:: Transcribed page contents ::
════

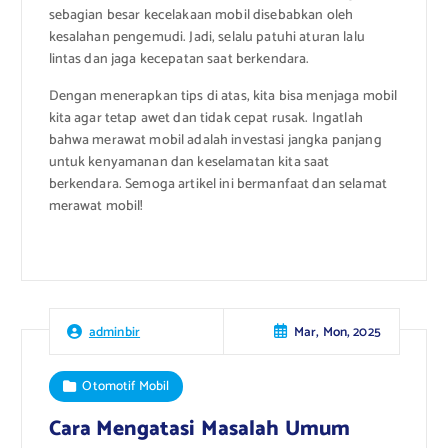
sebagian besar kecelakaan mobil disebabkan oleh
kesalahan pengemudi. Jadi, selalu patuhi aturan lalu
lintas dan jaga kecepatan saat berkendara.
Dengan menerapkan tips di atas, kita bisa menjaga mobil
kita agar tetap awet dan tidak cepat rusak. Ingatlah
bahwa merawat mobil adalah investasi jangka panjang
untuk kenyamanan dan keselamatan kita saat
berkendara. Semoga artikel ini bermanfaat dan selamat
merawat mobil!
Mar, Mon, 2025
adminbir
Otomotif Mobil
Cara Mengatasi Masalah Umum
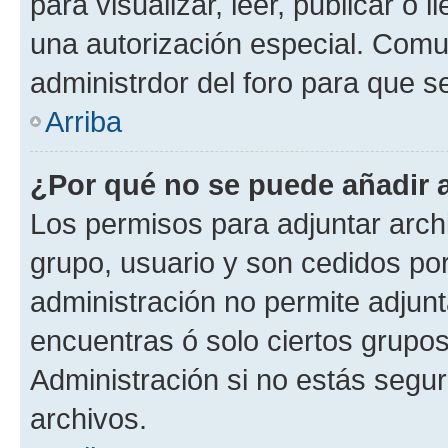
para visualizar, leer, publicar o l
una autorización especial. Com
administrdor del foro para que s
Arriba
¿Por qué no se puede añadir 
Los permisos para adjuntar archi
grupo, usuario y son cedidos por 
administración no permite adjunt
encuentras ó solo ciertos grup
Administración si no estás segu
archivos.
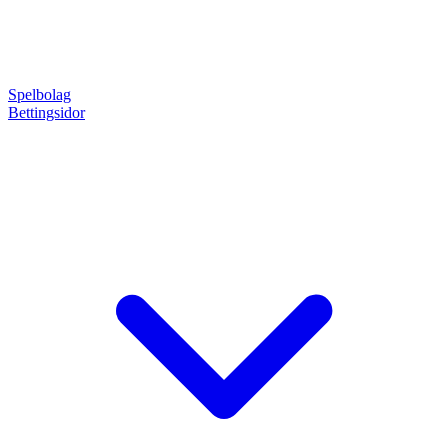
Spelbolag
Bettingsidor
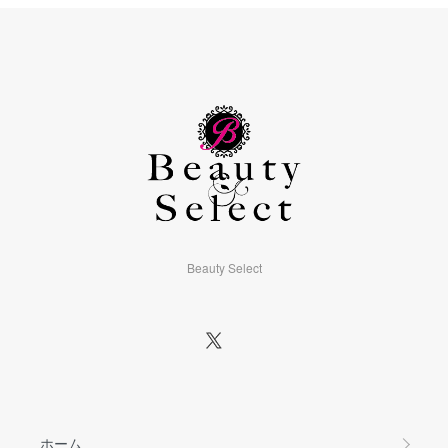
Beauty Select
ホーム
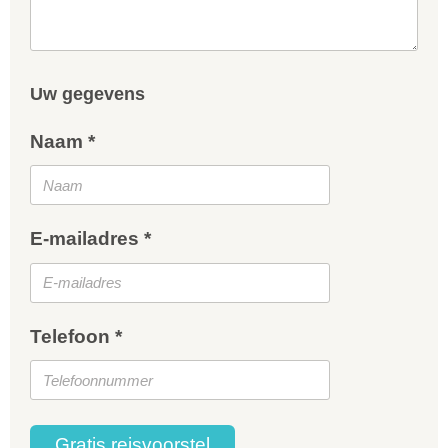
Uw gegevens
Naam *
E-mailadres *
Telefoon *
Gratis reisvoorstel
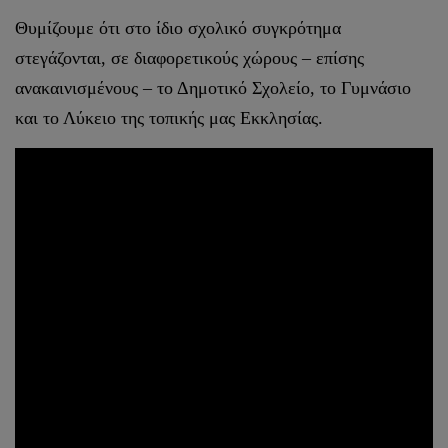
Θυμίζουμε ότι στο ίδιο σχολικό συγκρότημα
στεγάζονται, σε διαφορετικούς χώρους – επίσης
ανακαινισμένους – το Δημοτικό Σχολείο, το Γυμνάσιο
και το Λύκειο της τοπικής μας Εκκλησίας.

════

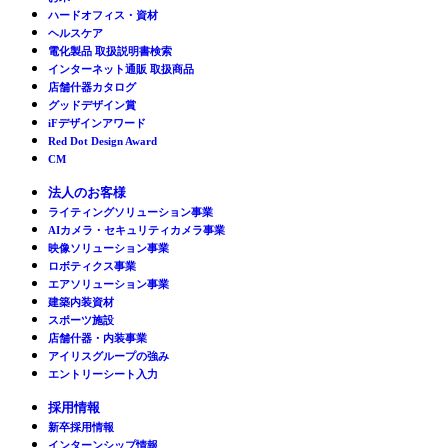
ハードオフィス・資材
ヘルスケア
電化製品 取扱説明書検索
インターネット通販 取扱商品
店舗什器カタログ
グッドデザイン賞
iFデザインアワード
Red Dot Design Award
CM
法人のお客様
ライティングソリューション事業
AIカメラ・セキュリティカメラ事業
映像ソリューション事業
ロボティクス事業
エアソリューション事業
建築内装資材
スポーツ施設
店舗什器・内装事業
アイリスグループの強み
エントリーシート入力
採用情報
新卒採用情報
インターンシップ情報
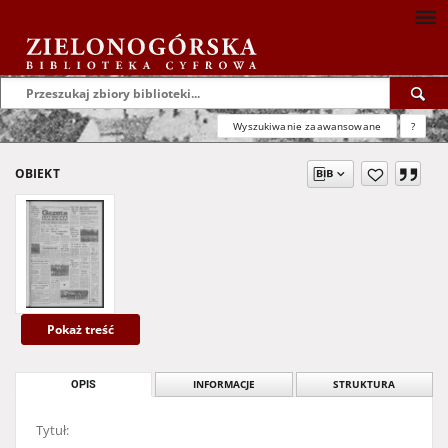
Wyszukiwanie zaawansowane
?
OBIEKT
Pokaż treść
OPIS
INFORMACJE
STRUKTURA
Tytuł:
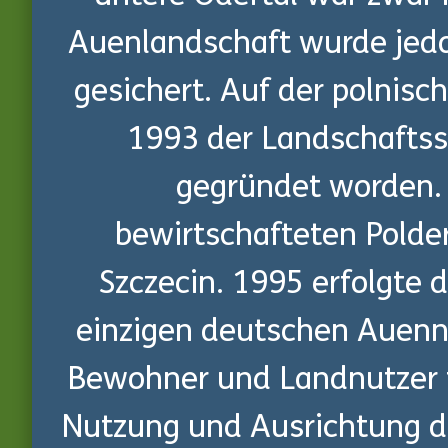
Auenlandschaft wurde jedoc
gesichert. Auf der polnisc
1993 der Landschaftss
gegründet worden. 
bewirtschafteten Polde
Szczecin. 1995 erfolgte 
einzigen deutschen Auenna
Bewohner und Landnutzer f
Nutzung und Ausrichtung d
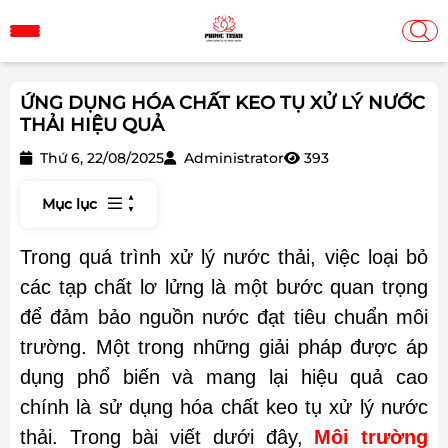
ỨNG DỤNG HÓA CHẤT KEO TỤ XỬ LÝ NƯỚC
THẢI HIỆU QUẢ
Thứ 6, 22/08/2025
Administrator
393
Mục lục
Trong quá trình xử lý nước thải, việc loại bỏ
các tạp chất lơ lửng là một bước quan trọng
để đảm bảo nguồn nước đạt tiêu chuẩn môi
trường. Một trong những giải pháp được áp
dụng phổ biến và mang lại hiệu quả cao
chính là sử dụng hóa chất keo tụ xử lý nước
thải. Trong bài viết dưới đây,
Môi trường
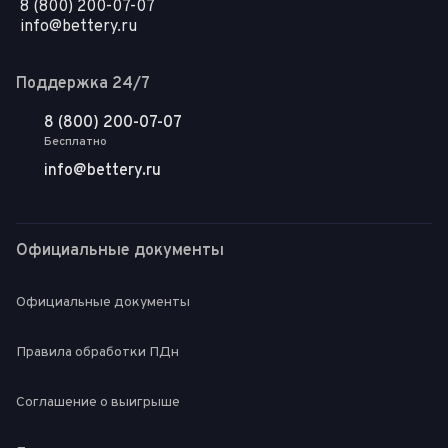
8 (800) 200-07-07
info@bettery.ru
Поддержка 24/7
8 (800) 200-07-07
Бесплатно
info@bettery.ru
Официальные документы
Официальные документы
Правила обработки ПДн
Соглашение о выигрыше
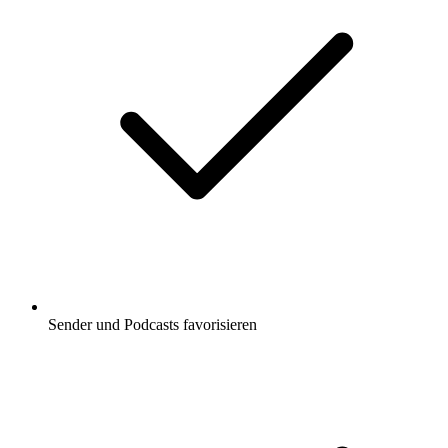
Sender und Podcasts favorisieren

════

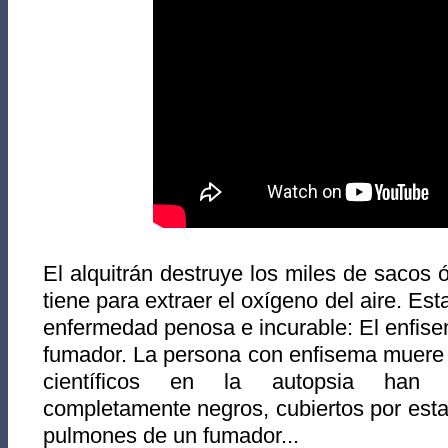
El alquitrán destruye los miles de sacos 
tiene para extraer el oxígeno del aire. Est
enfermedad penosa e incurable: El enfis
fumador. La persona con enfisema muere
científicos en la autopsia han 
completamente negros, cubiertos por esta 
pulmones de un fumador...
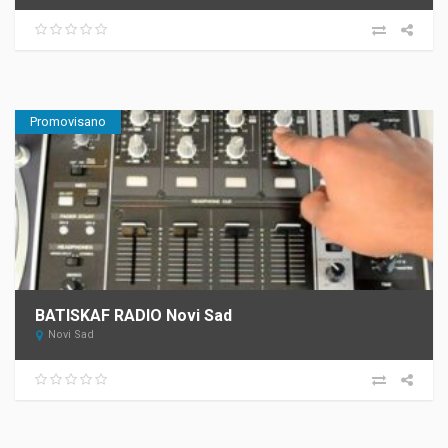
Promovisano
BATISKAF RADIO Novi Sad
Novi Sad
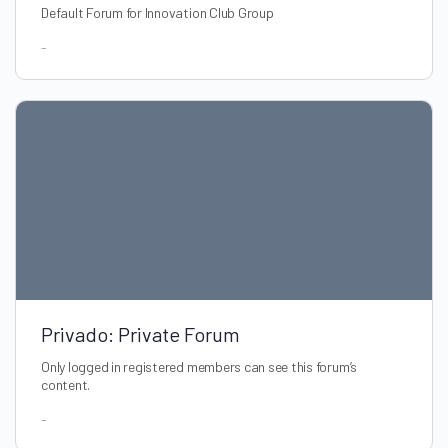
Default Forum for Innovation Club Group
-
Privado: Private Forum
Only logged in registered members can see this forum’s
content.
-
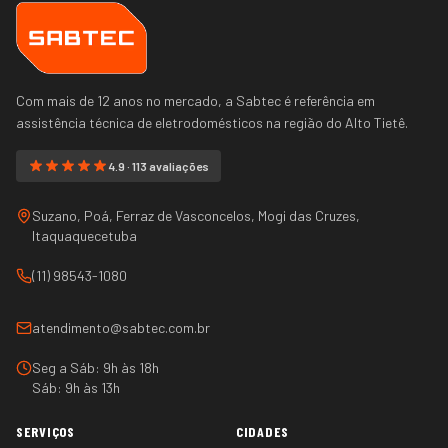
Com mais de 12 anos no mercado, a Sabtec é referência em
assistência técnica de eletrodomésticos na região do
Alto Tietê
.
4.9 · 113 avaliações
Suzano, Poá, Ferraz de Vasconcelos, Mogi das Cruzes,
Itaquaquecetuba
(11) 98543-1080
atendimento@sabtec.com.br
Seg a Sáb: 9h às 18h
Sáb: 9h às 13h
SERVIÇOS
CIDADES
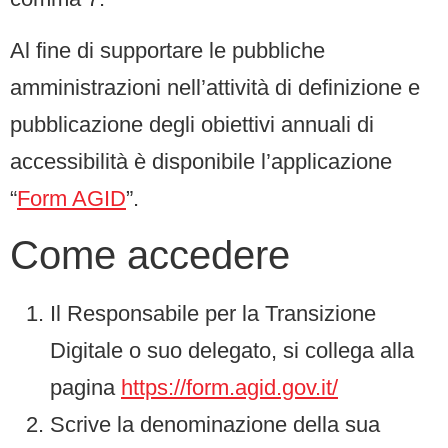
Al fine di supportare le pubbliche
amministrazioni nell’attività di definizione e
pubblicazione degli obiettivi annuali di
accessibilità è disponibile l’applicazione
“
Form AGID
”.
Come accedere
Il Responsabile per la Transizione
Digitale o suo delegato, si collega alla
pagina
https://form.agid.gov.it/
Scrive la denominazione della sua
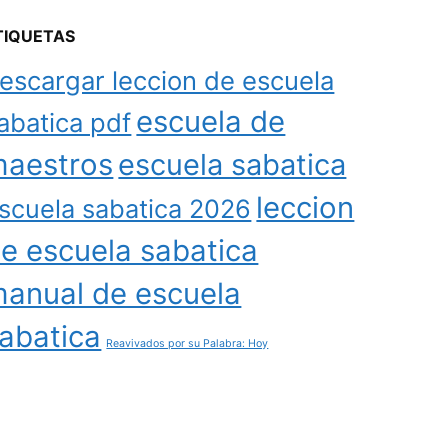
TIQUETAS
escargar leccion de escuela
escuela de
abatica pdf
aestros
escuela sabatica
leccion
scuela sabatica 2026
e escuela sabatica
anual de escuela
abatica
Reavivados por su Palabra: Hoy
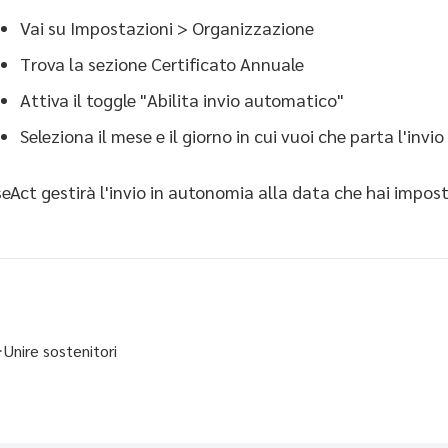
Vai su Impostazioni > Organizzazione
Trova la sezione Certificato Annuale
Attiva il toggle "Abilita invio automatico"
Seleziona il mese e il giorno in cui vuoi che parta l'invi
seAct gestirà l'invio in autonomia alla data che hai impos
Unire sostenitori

════

:: What to work on ::
Copy out, word for word, the part of the entries above that begins at the line with "Attiva il toggle" and ends at the line with "Unire sostenitori", including both.

:: Task output ::
Attiva il toggle "Abilita invio automatico"
Seleziona il mese e il giorno in cui vuoi che parta l'invi
seAct gestirà l'invio in autonomia alla data che hai impos
Unire sostenitori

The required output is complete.